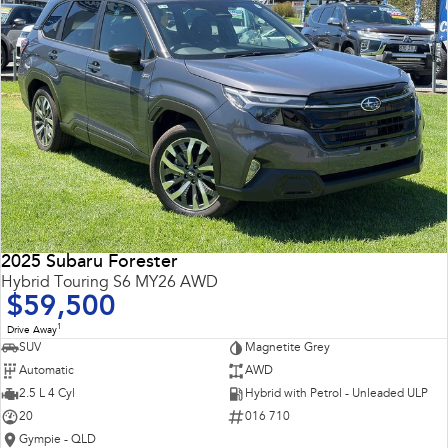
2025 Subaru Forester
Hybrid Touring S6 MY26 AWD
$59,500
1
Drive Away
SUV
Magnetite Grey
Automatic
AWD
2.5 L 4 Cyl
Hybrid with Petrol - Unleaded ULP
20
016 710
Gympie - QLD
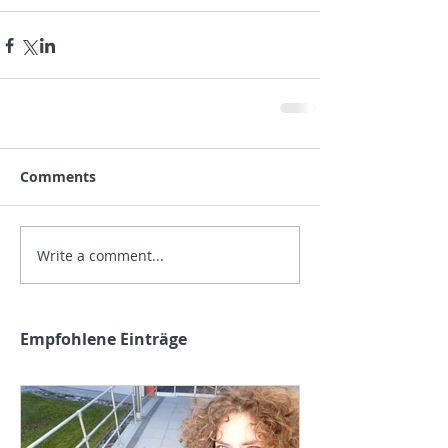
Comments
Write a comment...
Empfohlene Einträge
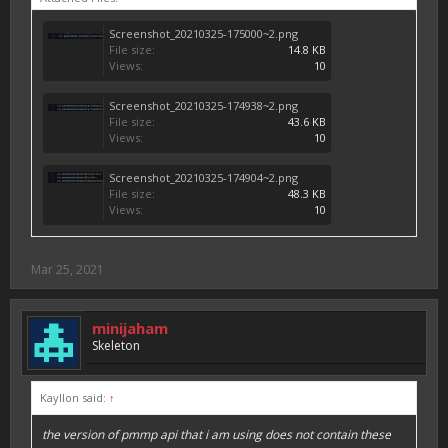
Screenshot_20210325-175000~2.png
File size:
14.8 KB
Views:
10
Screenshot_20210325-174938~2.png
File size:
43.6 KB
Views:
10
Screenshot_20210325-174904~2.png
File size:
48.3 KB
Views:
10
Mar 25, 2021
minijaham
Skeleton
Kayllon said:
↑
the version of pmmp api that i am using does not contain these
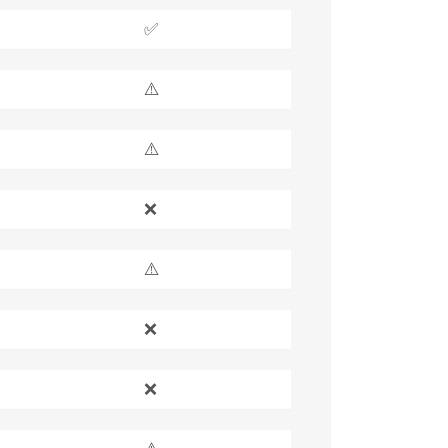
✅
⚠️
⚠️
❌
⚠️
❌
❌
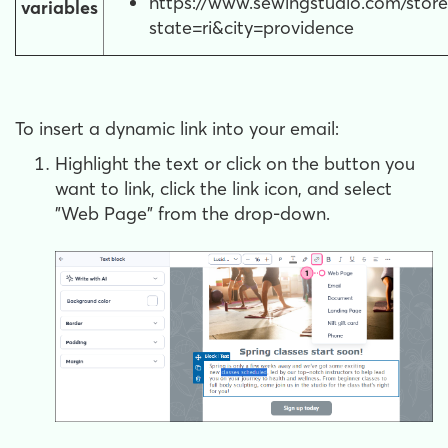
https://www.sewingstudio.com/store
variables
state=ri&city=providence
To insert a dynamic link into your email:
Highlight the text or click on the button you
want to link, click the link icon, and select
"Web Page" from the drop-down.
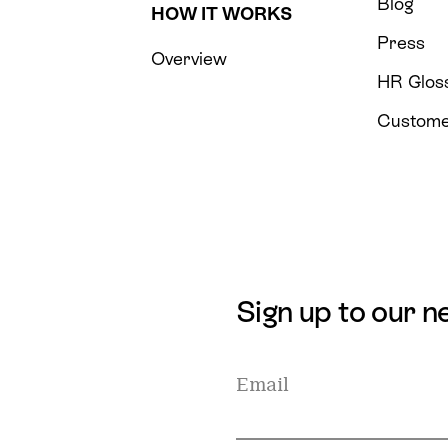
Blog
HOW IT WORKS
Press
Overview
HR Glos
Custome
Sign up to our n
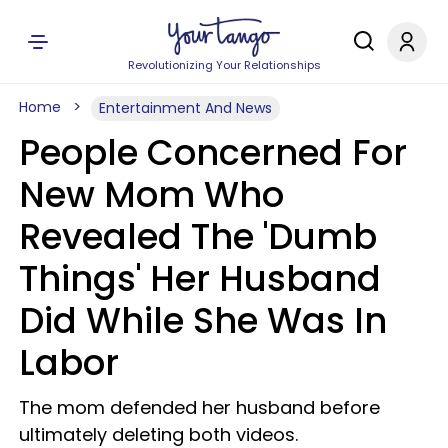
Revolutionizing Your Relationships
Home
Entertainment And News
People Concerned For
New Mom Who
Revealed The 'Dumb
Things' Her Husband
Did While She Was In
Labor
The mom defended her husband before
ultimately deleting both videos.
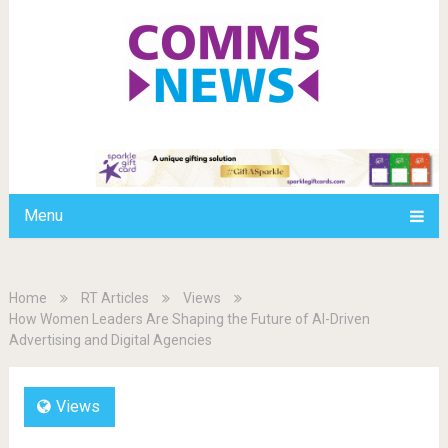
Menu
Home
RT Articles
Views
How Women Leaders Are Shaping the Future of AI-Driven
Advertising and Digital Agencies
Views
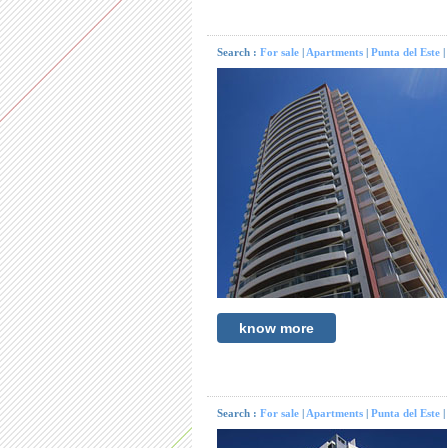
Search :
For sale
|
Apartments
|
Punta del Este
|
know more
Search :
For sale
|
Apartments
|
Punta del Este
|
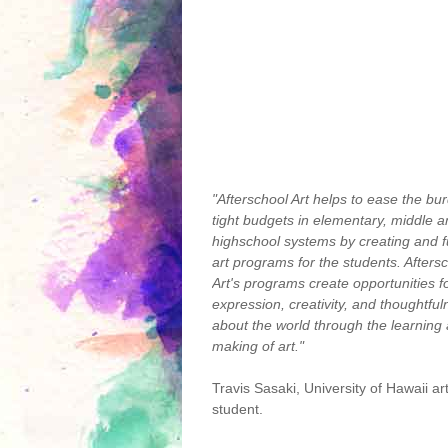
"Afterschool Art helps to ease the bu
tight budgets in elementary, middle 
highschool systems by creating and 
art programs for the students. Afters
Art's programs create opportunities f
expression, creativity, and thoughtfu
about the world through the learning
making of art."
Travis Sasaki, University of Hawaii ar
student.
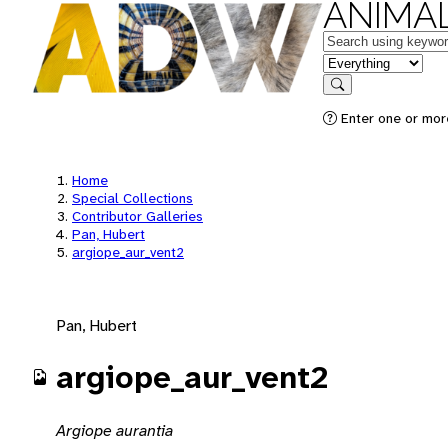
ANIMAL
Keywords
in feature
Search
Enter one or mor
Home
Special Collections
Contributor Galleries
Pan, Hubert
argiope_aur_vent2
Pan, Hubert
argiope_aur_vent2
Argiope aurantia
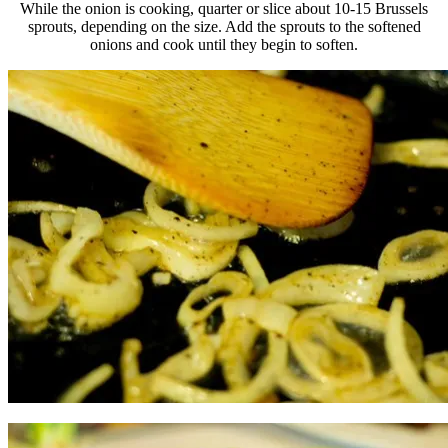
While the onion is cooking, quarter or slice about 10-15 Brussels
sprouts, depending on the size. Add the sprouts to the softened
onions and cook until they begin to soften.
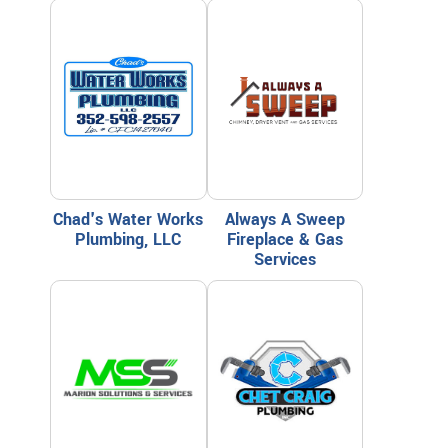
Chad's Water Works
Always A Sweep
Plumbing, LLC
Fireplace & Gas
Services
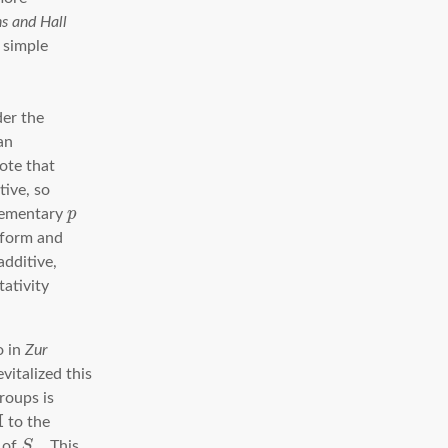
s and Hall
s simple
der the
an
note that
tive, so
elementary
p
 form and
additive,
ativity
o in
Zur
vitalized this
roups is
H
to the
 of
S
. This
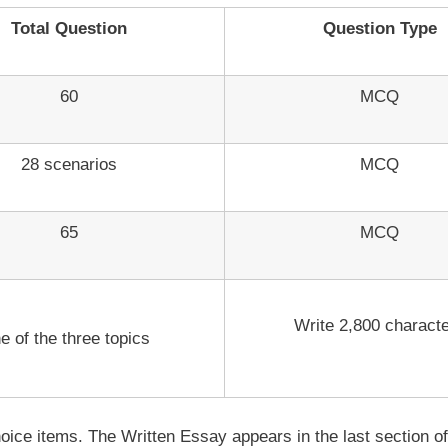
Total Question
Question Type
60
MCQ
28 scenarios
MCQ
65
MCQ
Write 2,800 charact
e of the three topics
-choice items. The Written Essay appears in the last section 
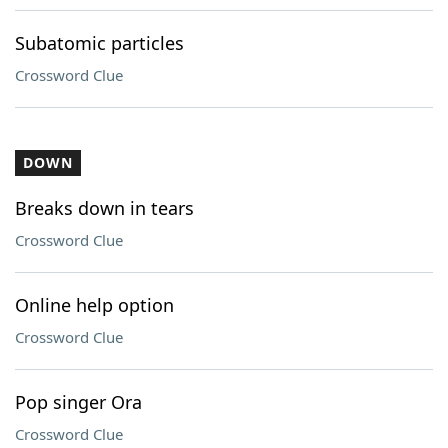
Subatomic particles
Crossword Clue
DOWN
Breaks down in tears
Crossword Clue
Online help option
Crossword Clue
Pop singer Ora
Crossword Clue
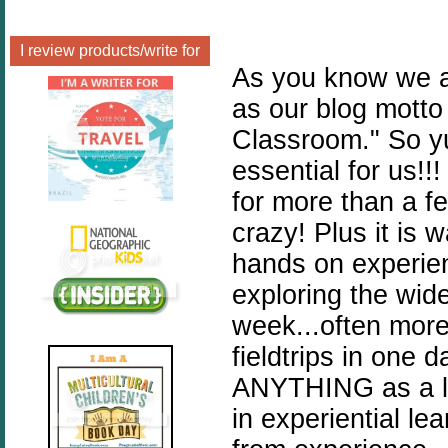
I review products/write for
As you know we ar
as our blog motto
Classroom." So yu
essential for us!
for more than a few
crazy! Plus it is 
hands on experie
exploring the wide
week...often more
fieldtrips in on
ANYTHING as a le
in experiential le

_____

Without including any picture, write out the material above exactly.

Output for this task:
2025 Subaru Forester
Hybrid Touring S6 MY26 AWD
$59,500
1
Drive Away
SUV
Magnetite Grey
Automatic
AWD
2.5 L 4 Cyl
Hybrid with Petrol - Unleaded ULP
20
016 710
Gympie - QLD
Comments
Write a comment...
Empfohlene Einträge
Screenshot_20210325-175000~2.png
File size:
14.8 KB
Views:
10
Screenshot_20210325-174938~2.png
File size:
43.6 KB
Views:
10
Screenshot_20210325-174904~2.png
File size:
48.3 KB
Views:
10
Mar 25, 2021
minijaham
Skeleton
Kayllon said:
↑
the version of pmmp api that i am using does not contain these
✅
⚠️
⚠️
❌
⚠️
❌
❌
https://www.sewingstudio.com/store
variables
state=ri&city=providence
To insert a dynamic link into your email:
Highlight the text or click on the button you
want to link, click the link icon, and select
"Web Page" from the drop-down.
Blog
HOW IT WORKS
Press
Overview
HR Glos
Custome
Sign up to our n
Revolutionizing Your Relationships
Home
Entertainment And News
People Concerned For
New Mom Who
Revealed The 'Dumb
Things' Her Husband
Did While She Was In
Labor
The mom defended her husband before
ultimately deleting both videos.
Menu
Home
RT Articles
Views
How Women Leaders Are Shaping the Future of AI-Driven
Advertising and Digital Agencies
Views
Search :
For sale
|
Apartments
|
Punta del Este
|
know more
Search :
For sale
|
Apartments
|
Punta del Este
|
"Afterschool Art helps to ease the bu
tight budgets in elementary, middle 
highschool systems by creating and 
art programs for the students. Afters
Art's programs create opportunities f
expression, creativity, and thoughtfu
about the world through the learning
making of art."
Travis Sasaki, University of Hawaii ar
student.
ANIMAL
Keywords
in feature
Search
Enter one or mor
Home
Special Collections
Contributor Galleries
Pan, Hubert
argiope_aur_vent2
Pan, Hubert
argiope_aur_vent2
Argiope aurantia
While the onion is cooking, quarter or slice about 10-15 Brussels
sprouts, depending on the size. Add the sprouts to the softened
onions and cook until they begin to soften.
Chad's Water Works
Always A Sweep
Plumbing, LLC
Fireplace & Gas
Services
s and Hall
s simple
der the
an
note that
tive, so
elementary
p
 form and
additive,
ativity
o in
Zur
vitalized this
roups is
H
to the
 of
S
. This
Total Question
Question Type
60
MCQ
28 scenarios
MCQ
65
MCQ
Write 2,800 charact
e of the three topics
-choice items. The Written Essay appears in the last section 
Subatomic particles
Crossword Clue
DOWN
Breaks down in tears
Crossword Clue
Online help option
Crossword Clue
Pop singer Ora
Crossword Clue
I review products/write for
As you know we ar
as our blog motto
Classroom." So yu
essential for us!
for more than a few
crazy! Plus it is 
hands on experie
exploring the wide
week...often more
fieldtrips in on
ANYTHING as a le
in experiential le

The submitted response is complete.